The Knicks looked so fantastic against the Nuggets last week that I thought it was the Second Coming.  Now I feel like the guy who bends down to pick up a dollar only to discover that it is tied to a string and is being pulled away in a cruel joke.

This week they are back to their old form, which is a group of nut cases so pathetic that even a grasping, scheming Anucha Browne Sanders can make a monkey out of them in a phony civil suit.

Even as she is off in some balmy, tropical clime with $11million to keep her warm, the Knicks are working overtime to ensure that no edifice will be left standing in their little empire of knuckleheads.  Marbury is hardly part of the team anymore, Collins and Balkman are literally on crutches, Eddy Curry seems to be sleepwalking, Isiah Thomas is in a catatonic state from which he is only aroused by the hysterical screaming and threats directed at him in post-game meetings with James Dolan (I am not present at those meetings, but I have worked for guys like Dolan.  How could it be otherwise?).
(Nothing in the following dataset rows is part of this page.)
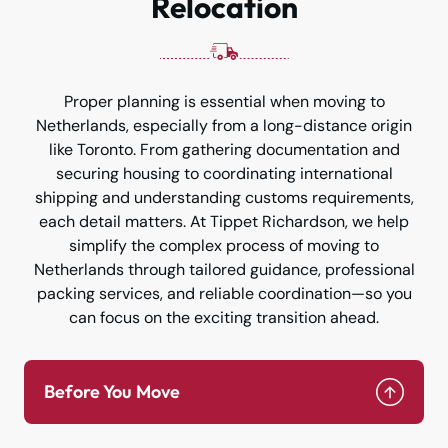
Relocation
Proper planning is essential when moving to
Netherlands, especially from a long-distance origin
like Toronto. From gathering documentation and
securing housing to coordinating international
shipping and understanding customs requirements,
each detail matters. At Tippet Richardson, we help
simplify the complex process of moving to
Netherlands through tailored guidance, professional
packing services, and reliable coordination—so you
can focus on the exciting transition ahead.
Before You Move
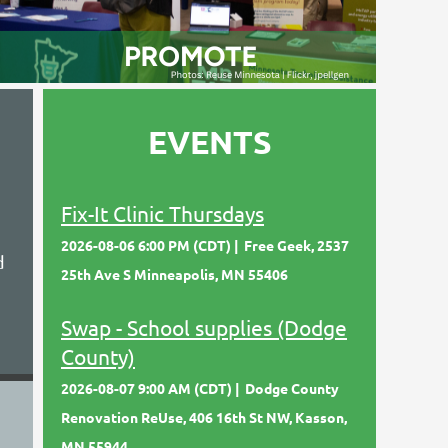
EVENTS
Fix-It Clinic Thursdays
2026-08-06 6:00 PM (CDT)
Free Geek, 2537
d
25th Ave S Minneapolis, MN 55406
Swap - School supplies (Dodge
County)
2026-08-07 9:00 AM (CDT)
Dodge County
Renovation ReUse, 406 16th St NW, Kasson,
MN 55944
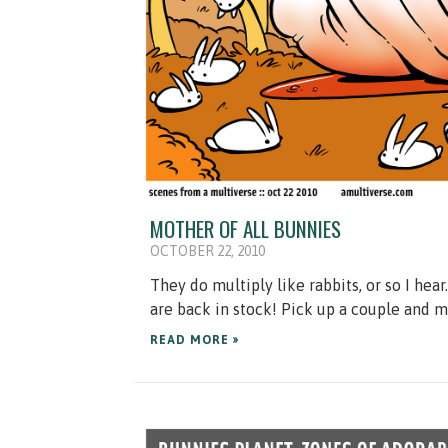
MOTHER OF ALL BUNNIES
OCTOBER 22, 2010
They do multiply like rabbits, or so I hea
are back in stock! Pick up a couple and 
READ MORE »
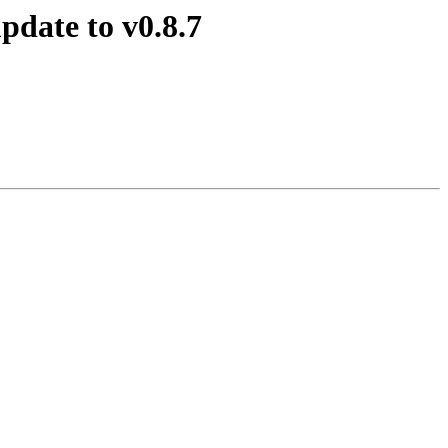
pdate to v0.8.7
New York sports is at its all-time historic low, made all the worse by the triumphalist bleatings of our erstwhile suckers, Boston, who now beat us with a triumvirate of championship clubs: the Celts, the Patriots and the Red Sox.

Certainly we are not losing out for lack of wealth spent to attract sports talent.  New York is prepared to spend vast sums to lure the highest quality of stars. 

Part of our decline as an empire might be environmental, and I don't mean pollution, but a poorly designed physical environment which has been constructed without consideration being given to the metaphysical spiritual laws of feng shui.  In spite of the vast sums being consecrated to new constructions I have often felt that we are living in a world out of balance.

My opinion is that the City is being punished for worshipping false gods.  New York was built on manufacturing and transportation.  We have lost our manufacturing capacity and our transportation infrastructure and replaced them with shylocking and communications.  People only dream of getting rich without working, by living off interest or clicking a computer mouse.  This general slackness and loss of resolve translates into a public atmosphere of unreal expectations, which permeates sports management.  If you think that this is illusory, think about the Knicks for a minute.  The Knicks should have been back on their feet years ago, and not a load of garbage smooth-talked by Isiah Thomas.  They should have beaten Anucha Browne Sanders in her phony lawsuit, but nobody in the front office or among their high-priced team of attorneys took a leadership role in controlling the case and coaching stoopid freakin' Marbury and Thomas in how to comport themselves on the courthouse steps or in the courtroom.  The Knicks ended up getting their butts handed to them by an ignorant, greedy, grasping idiot of a woman.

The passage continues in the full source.